Even supposing access to the machines, children who lack organizational skills cannot profit much. Those who lack motivation will never spend the ime that genuine learning requires (you know, the kind of learning that allows the person to apply what has been learned. rather than to regurgitate information
Sitting at a computer playing games is not the same as putting in time learning skills, let alone memorizing information (TWO different tasks by the way.) Most kids I have met, need real encouragement and motivation to sit at the computer even to learn how to TYPE, a skill, by the way, that like all skills (including critical thinking can only be acquired by PRACTICE.
Motivating students, helping them to organize time to learn and to practice, and to Apply what they learn IS WHAT TEACHERS DO.
Mr. Van Der Ark is under the impression, like so many readers who might believe his OPINION, that anyone can teach, and ergo sum , a machine can replace a teacher.

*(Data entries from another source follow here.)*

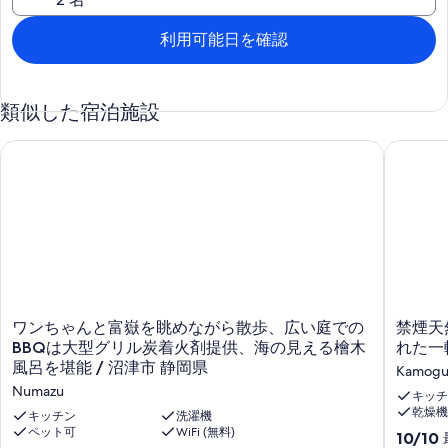
食事に出かけられるのも便利な立地です。
2～3家族での旅行や、友達同士での旅行、会社の研修や環境教育と
利用可能日を確認
して、クラブやサークル活動、山と海のアクティビティの拠点とし
て様々なシーンでご利用下さい。 / 伊豆の木々を使って1部屋ごとに
デザインされた全7部屋の一棟貸
類似した宿泊施設
グループ旅行や、合宿、研修、複数家族での旅行におすすめです。
システム上の理由で15名までのご予約となっていますが最大で21名
ワンちゃんと富嶽を眺めながら散歩、広い庭でのBBQは大型グ
禁煙天然
までお泊りいただけます。16名以上での利用をご希望の場合には人
数をお知らせください。
客室
ユニットバス付きのツイン・トリプルルームが4部屋。
2段ベッドが2台ある定員4名のグループルームが2部屋。
19名以上でご利用の際にトリプルルームをもう1部屋ご用意いたしま
す。
ダイニングルーム
全員で集えるダイニングルームは8種類の伊豆の木々を織り交ぜた
ワ
禁
ゆらぎがある柔らかな空間です。
ワンちゃんと富嶽を眺めながら散歩、広い庭での
禁煙天
ン
煙
大浴場
BBQは大型グリル炭着火剤提供、海の見える檜木
れた一
ち
天
薪を使ったウッドボイラーで沸かすお風呂です。
風呂を堪能 / 沼津市 静岡県
Kamog
ゃ
然
薪から火をおこしてお風呂を焚く作業はスタッフがお手伝いいたし
Numazu
ん
温
キッチ
ます。ぜひ子供さんにも薪割り・火おこしに参加してみてくださ
乾燥機
と
泉
い！
キッチン
洗濯機
富
ペット可
WiFi (無料)
の
ウッドデッキ
10
10/10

Luckily doctors are expected to actually learn medical skills, and no one would suggest that professional education could be accessed by a computer, although information and research can certainly use the tool.
Yet, the profession of pedagogy is so poorly understood, that the media and the business dollars that support e-education is sending such opinions out as if it were rational information. The human brain and how ti learns, and the psychology of learning, not merely the methods of teaching math or science or art, or anything, is what teachers MASTER IN COLLEGE. Well, the best colleges make this their aim, and then, like doctors, these PROFESSIONALS, train and learn. I became a master teacher over many years. To this day, students who are adults write to tell me what I did for them.
I do not think that the computer will extend the reach of great teachers. At best, it will allow highly motivated, literate and organized youth to follow on-line, some of the lessons, and to gather information, or see the need for development of skills, and their mastery (two different things.
Come on Tom. Low income students like the ones that I faced over decades??? Gimme a break.

Melissa Westbrook
12/29/2011

Good teachers? Really and how do you know that all virtual teaching will come from good teachers? You don't.
It's a long line of things that Mr. Vander Ark and his ed reformer pals don't know. Ms. Schwartz, he's not an educator. He's a businessman looking to make a buck under the guise of "I care about kids."
You can look at his record in education and have to wonder. What did he get accomplished at the Gates Foundation? Not much. Just this year, he walked away from a charter group in NYC and left others holding the bag.
Not someone to listen to OR to trust.

Sean Selinger
12/29/2011

The biggest beneficiaries from a shift to online learning will likely be autodidacts at poor schools. Lower-income gifted students will have unfettered learning opportunities and won't be held back by their classmates or poor schools. For example, by 4th grade Steve Jobs was at 10th grade level by teaching himself through workbooks. Expect more Abraham Lincolns in their log cabins teaching themselves on Ipads.